A different theme is chosen for each community, with the hopeful end result of creating an archive with a wide breadth of folk tales and traditions from across the province.

The project is being done in co-operation with the New Horizons for Seniors programs, and hopes to bring together seniors and other community members to tell and record stories that are part of the local history and cultural heritage of the province as a whole.

The next stop on the roadshow will be at Wesley Gosse United Church in Spaniard’s Bay on July 26 at 7 p.m. and will focus on folk cures and practical magic.

“In our grandparents’ and great-grandparents’ generation there weren’t pharmacies on every corner, so people had to come up with their own remedies,” Dale Jarvis, a folklorist with the HFNL, says about the reason these alternative cures exist and why they are being recorded.

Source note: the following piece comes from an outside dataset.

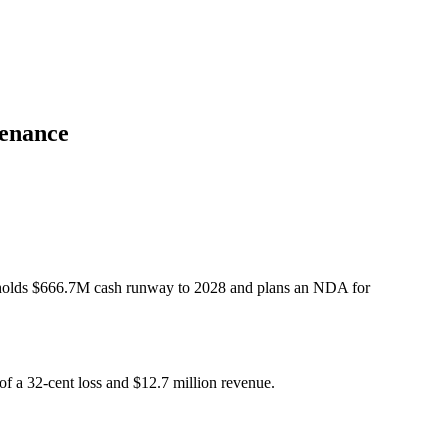
tenance
 holds $666.7M cash runway to 2028 and plans an NDA for
of a 32-cent loss and $12.7 million revenue.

One story to have come out of Spaniard’s Bay already is about a woman who was a local charmer and used her charms to cure warts. Members of the community would come to her house, where she would hold their hands and tell them if she could cure the wart(s), and tell them to leave without saying “Thank you.” Surprisingly, or perhaps unsurprisingly, the wart(s) would be cured.

Other stories that have surfaced during the Oral History Roadshow include rubbing a wedding ring on your eye to cure styes and making poultices from bread, mustard and other everyday kitchen items that could used to cure boils, eczema, infection and fever.

“We’re just interested in collecting those stories,” says Jarvis. “We want to make sure these stories are carried forward.”

Not only is the roadshow a way to collect the stories from a generation that will be lost in the too-near future, but, Jarvis says, “it’s a great way of getting people talking within communities about local things.”

After Spaniard’s Bay, the Oral History Roadshow will go to to Port Blandford to talk about the local corner-store and the types of items people used to buy, and then to Bay Roberts to talk about places that are linked to local folklore.

Stories, recordings and photographs collected throughout the roadshow can be found at collectivememories.ca.